Northwest Arkansas Democrat-Gazette
Police, fire negotiators reach deal on contracts
Police and fire unions have reached employee agreements with the city of Little Rock for a 2021 contract, Little Rock Mayor Frank Scott Jr. announced Wednesday evening.
According to the mayor, the agreements were accepted by “unified negotiating teams” for two unions from each department, including organizations representing minority groups within the police and fire departments.
For the Little Rock Police Department, the unions were the Little Rock Fraternal Order of Police, Lodge No. 17, as well as the Black Police Officers Association, Scott said.
For the Little Rock Fire Department, the unions were the International Association of Fire Fighters as well as Fire Leaders Actively Maintaining Equality, also known as FLAME, an organization that represents Black firefighters.
The Fraternal Order of Police, the city’s largest police union, had previously objected to a city request for inclusion of a certain number of Black Police Officers Association representatives on the police negotiating team.
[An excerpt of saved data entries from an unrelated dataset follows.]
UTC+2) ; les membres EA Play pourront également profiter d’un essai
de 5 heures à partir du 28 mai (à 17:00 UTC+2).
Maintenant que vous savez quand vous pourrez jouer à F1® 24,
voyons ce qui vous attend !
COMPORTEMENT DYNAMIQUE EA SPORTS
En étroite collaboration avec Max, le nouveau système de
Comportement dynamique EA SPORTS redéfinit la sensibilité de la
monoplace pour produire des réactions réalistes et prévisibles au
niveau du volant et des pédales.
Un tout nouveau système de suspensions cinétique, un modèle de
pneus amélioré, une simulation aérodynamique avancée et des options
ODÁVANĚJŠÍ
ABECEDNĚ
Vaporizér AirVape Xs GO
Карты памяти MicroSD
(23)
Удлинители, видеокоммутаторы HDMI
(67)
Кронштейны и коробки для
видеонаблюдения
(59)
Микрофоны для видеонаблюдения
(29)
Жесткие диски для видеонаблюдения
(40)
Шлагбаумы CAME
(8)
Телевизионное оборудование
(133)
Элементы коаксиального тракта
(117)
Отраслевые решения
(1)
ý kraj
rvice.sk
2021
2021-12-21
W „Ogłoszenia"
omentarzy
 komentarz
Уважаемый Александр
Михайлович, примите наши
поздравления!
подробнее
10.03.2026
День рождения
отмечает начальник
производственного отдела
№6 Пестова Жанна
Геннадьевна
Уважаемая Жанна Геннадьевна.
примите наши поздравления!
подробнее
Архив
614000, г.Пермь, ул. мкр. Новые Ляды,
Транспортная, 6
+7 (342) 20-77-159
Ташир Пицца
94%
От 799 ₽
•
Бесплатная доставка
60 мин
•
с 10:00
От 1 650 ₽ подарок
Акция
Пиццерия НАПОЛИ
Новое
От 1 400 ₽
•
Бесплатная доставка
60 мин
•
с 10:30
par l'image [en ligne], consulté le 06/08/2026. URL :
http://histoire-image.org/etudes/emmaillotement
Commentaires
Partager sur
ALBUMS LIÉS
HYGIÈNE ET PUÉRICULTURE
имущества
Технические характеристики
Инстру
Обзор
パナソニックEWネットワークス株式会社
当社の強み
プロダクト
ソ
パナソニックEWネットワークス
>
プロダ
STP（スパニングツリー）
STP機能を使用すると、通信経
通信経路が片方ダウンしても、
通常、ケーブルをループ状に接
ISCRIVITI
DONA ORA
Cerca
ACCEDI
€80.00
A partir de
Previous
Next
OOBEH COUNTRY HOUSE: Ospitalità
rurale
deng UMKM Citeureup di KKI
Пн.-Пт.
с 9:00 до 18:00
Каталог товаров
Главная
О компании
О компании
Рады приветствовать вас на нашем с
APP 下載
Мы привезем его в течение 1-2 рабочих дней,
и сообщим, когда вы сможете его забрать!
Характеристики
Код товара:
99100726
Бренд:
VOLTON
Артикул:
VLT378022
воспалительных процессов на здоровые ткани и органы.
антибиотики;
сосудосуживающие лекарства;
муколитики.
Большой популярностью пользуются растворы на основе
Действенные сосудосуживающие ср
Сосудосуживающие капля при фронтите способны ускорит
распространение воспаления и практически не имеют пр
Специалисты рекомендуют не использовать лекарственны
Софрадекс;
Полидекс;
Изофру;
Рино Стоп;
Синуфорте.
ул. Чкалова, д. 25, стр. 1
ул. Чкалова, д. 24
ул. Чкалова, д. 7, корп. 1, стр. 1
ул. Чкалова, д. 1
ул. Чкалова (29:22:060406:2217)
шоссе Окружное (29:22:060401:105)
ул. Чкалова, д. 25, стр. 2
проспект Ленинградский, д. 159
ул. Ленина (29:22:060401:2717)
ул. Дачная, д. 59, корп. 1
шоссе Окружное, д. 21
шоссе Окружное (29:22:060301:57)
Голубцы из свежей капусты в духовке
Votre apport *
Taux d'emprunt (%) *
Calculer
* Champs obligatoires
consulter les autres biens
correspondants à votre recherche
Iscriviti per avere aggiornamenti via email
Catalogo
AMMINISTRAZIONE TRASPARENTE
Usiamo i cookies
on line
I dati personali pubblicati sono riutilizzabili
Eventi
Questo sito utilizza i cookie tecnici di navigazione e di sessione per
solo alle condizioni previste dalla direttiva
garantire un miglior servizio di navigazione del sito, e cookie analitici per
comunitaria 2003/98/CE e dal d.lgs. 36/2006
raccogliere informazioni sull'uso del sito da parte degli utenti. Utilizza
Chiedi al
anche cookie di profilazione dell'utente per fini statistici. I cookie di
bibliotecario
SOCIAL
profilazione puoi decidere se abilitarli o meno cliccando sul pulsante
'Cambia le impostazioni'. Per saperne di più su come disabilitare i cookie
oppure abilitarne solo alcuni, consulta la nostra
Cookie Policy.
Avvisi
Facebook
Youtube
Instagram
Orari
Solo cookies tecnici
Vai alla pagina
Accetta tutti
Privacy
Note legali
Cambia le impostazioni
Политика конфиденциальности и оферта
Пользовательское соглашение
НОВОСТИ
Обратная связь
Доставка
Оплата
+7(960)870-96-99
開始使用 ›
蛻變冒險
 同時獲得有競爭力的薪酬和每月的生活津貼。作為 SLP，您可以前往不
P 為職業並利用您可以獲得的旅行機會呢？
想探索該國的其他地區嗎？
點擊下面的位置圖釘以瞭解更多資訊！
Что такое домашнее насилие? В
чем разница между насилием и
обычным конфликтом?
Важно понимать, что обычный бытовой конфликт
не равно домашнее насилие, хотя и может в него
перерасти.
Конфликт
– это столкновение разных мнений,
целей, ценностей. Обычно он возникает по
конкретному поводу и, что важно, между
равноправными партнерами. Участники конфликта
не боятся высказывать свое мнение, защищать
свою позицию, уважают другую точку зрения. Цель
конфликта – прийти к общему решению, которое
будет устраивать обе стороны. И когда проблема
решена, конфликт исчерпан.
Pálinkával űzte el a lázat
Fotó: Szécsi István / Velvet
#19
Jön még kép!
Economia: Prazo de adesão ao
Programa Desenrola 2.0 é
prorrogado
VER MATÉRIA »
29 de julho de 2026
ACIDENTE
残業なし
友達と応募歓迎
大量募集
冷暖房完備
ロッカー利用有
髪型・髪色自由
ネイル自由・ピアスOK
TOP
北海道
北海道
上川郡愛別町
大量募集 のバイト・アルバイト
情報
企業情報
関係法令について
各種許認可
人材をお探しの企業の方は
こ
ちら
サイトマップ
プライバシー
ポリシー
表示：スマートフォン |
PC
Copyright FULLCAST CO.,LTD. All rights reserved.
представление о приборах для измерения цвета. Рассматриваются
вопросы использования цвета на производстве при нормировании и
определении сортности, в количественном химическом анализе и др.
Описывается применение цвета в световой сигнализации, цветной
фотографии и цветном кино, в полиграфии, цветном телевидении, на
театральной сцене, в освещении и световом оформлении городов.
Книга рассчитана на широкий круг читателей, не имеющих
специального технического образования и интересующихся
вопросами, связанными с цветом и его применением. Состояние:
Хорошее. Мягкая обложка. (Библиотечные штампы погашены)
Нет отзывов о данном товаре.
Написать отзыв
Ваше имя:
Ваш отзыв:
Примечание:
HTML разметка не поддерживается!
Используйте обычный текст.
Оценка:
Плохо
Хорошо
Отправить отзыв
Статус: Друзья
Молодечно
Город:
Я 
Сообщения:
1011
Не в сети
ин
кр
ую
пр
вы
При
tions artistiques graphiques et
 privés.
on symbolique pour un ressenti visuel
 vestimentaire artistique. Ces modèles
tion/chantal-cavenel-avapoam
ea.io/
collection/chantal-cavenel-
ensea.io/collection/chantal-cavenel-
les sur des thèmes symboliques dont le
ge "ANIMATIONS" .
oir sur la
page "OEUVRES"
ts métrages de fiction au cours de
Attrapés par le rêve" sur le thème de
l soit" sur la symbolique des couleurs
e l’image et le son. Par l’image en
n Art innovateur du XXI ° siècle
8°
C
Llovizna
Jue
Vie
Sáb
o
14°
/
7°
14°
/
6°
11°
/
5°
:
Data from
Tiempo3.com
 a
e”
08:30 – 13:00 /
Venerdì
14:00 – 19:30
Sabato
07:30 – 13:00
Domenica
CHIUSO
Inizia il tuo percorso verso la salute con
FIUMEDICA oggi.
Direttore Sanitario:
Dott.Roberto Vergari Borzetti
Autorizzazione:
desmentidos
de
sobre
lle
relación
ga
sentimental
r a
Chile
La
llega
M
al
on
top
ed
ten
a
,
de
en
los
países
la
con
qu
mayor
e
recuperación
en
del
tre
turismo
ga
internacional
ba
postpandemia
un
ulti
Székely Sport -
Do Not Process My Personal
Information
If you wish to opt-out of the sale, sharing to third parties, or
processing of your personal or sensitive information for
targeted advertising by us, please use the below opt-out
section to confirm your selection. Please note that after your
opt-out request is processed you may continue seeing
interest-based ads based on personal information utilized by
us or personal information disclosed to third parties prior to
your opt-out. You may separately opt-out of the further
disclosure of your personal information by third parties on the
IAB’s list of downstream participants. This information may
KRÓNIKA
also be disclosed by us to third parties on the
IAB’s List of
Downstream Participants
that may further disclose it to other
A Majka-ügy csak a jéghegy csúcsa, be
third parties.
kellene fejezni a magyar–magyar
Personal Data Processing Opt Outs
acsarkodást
In a Nov. 16 letter to the mayor, then-Fraternal Order of Police President Ronnie Morgan accused the city of unfairly imposing on the union a requirement to include four representatives of the Black Police Officers Association at the negotiating table.
He called the request for a negotiating team with a total of nine members “totally unnecessary” and “counterproductive.” The Fraternal Order of Police was requesting federal mediation to resolve the dispute, Morgan said.
However, that request for mediation was later dropped. At the time, Morgan declined to comment on how the impasse was resolved.
“We are currently no longer at impasse and we are negotiating, and we look forward to signing a contract with the city in the near future,” Morgan said in early December.
In his statement issued Wednesday, Scott described the agreements accepted by the four unions as a first for the city.
“Bringing minority organizations to the negotiating table for police and fire contract talks has never happened before, and I’m proud of the work of our team to bring it to fruition,” Scott said. “We are charting a new course of unity for Little Rock, one that insures all voices are represented.”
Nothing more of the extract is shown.